- **Problem description**: Search the material and gather each line with "once" in it.

- **Recorded information**:
# # # # # # #
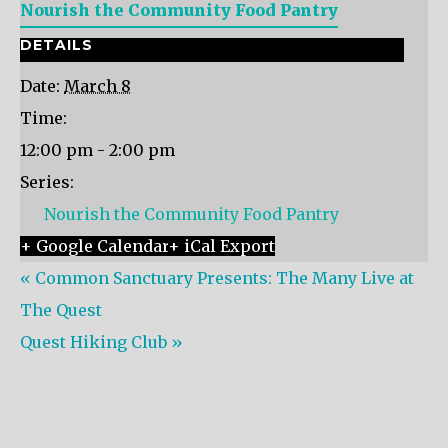
Nourish the Community Food Pantry
DETAILS
Date:
March 8
Time:
12:00 pm - 2:00 pm
Series:
Nourish the Community Food Pantry
+ Google Calendar
+ iCal Export
«
Common Sanctuary Presents: The Many Live at
The Quest
Quest Hiking Club
»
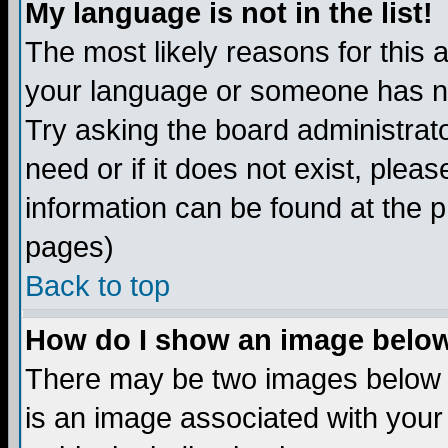
My language is not in the list!
The most likely reasons for this ar
your language or someone has not
Try asking the board administrato
need or if it does not exist, plea
information can be found at the 
pages)
Back to top
How do I show an image bel
There may be two images below 
is an image associated with your 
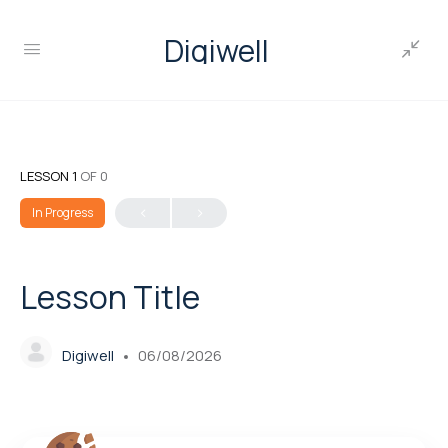
Digiwell
LESSON 1
OF 0
In Progress
Lesson Title
Digiwell
06/08/2026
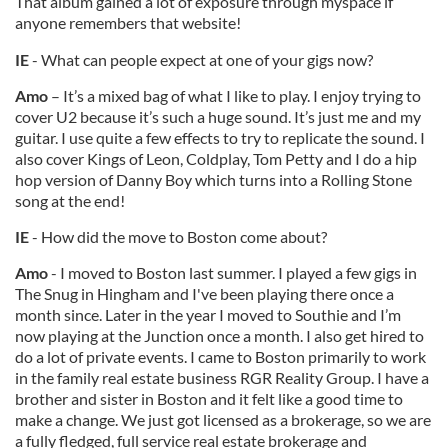
That album gained a lot of exposure through myspace if
anyone remembers that website!
IE
- What can people expect at one of your gigs now?
Amo
– It’s a mixed bag of what I like to play. I enjoy trying to
cover U2 because it’s such a huge sound. It’s just me and my
guitar. I use quite a few effects to try to replicate the sound. I
also cover Kings of Leon, Coldplay, Tom Petty and I do a hip
hop version of Danny Boy which turns into a Rolling Stone
song at the end!
IE
- How did the move to Boston come about?
Amo
- I moved to Boston last summer. I played a few gigs in
The Snug in Hingham and I've been playing there once a
month since. Later in the year I moved to Southie and I’m
now playing at the Junction once a month. I also get hired to
do a lot of private events. I came to Boston primarily to work
in the family real estate business RGR Reality Group. I have a
brother and sister in Boston and it felt like a good time to
make a change. We just got licensed as a brokerage, so we are
a fully fledged, full service real estate brokerage and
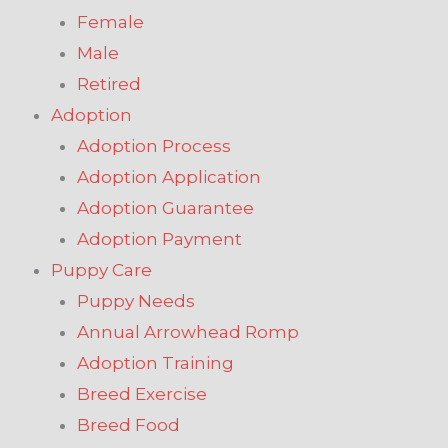
Female
Male
Retired
Adoption
Adoption Process
Adoption Application
Adoption Guarantee
Adoption Payment
Puppy Care
Puppy Needs
Annual Arrowhead Romp
Adoption Training
Breed Exercise
Breed Food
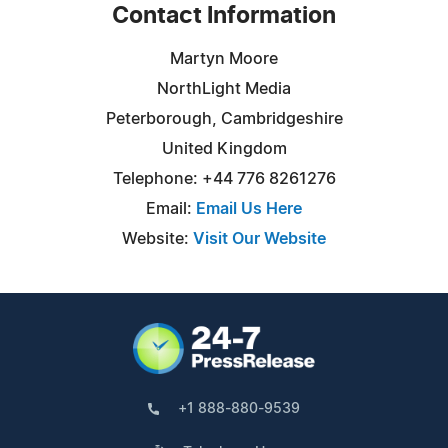
Contact Information
Martyn Moore
NorthLight Media
Peterborough, Cambridgeshire
United Kingdom
Telephone: +44 776 8261276
Email:
Email Us Here
Website:
Visit Our Website
+1 888-880-9539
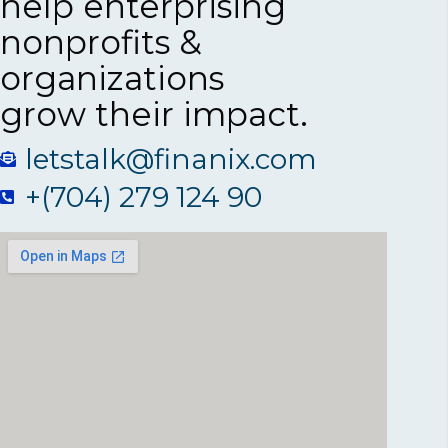
help enterprising
nonprofits &
organizations
grow their impact.
letstalk@finanix.com
+(704) 279 124 90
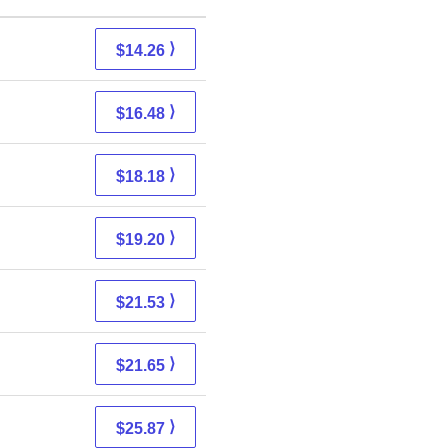
⟩
$14.26
⟩
$16.48
⟩
$18.18
⟩
$19.20
⟩
$21.53
⟩
$21.65
⟩
$25.87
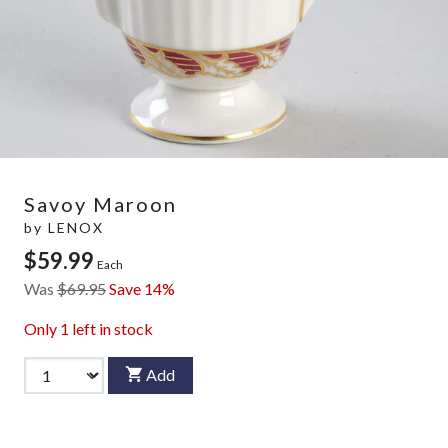
Savoy Maroon
by
LENOX
$59.99
Each
Was
$69.95
Save 14%
Only
1
left in stock
Add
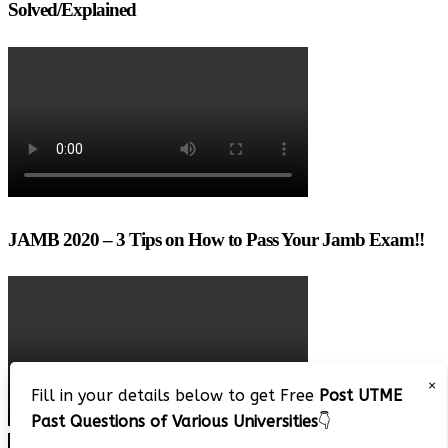
Solved/Explained
JAMB 2020 – 3 Tips on How to Pass Your Jamb Exam!!
×
Fill in your details below to get Free
Post UTME
Past Questions of Various Universities
👇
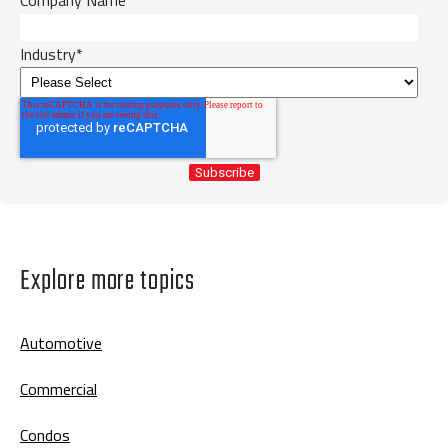
Industry
*
Explore more topics
Automotive
Commercial
Condos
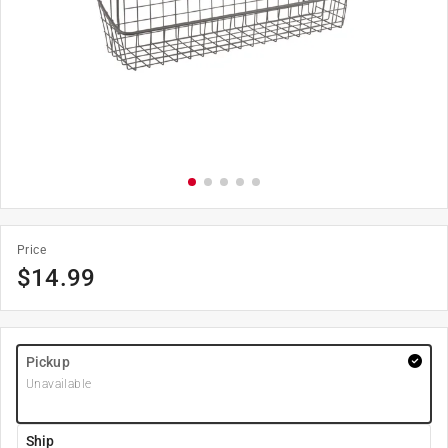
Price
$
14.99
Pickup
Unavailable
Ship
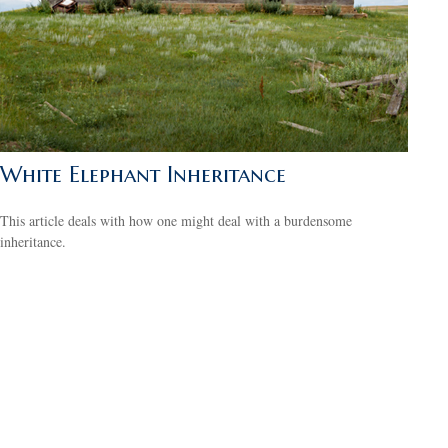
White Elephant Inheritance
This article deals with how one might deal with a burdensome
inheritance.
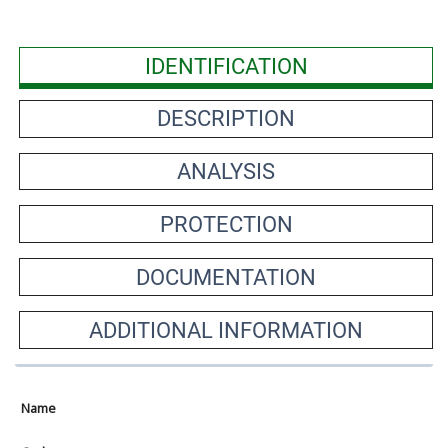
IDENTIFICATION
DESCRIPTION
ANALYSIS
PROTECTION
DOCUMENTATION
ADDITIONAL INFORMATION
Name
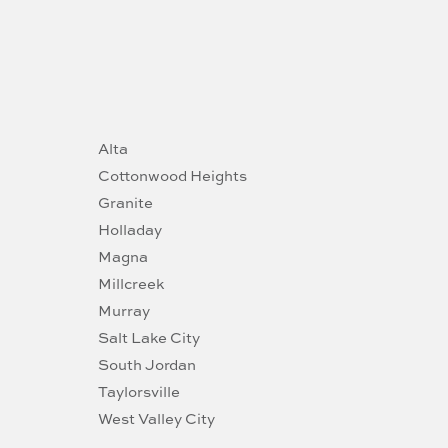
Alta
Cottonwood Heights
Granite
Holladay
Magna
Millcreek
Murray
Salt Lake City
South Jordan
Taylorsville
West Valley City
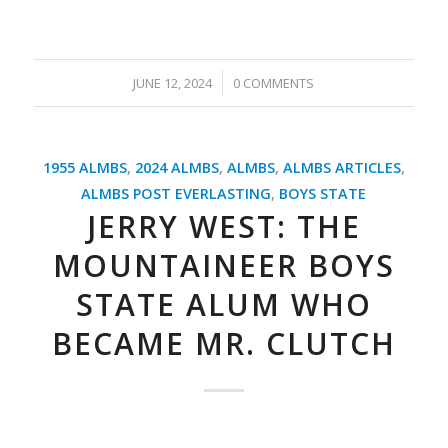
/
JUNE 12, 2024
0 COMMENTS
1955 ALMBS
,
2024 ALMBS
,
ALMBS
,
ALMBS ARTICLES
,
ALMBS POST EVERLASTING
,
BOYS STATE
JERRY WEST: THE
MOUNTAINEER BOYS
STATE ALUM WHO
BECAME MR. CLUTCH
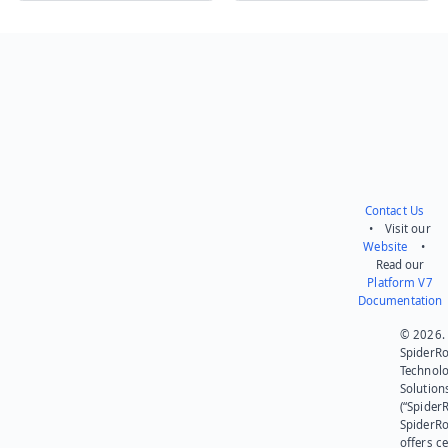
Send feedback
Contact Us
• Visit our
Website
•
Read our
Platform V7
Documentation
© 2026.
SpiderR
Technol
Solution
(“SpiderR
SpiderR
offers ce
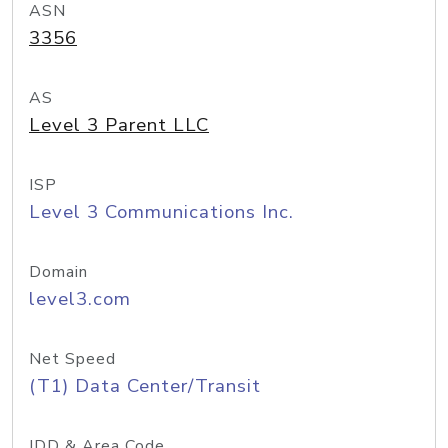
ASN
3356
AS
Level 3 Parent LLC
ISP
Level 3 Communications Inc.
Domain
level3.com
Net Speed
(T1) Data Center/Transit
IDD & Area Code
# # # # # # #
- **Task response**:
The Snug in Hingham and I've been playing there once a
now playing at the Junction once a month. I also get hired to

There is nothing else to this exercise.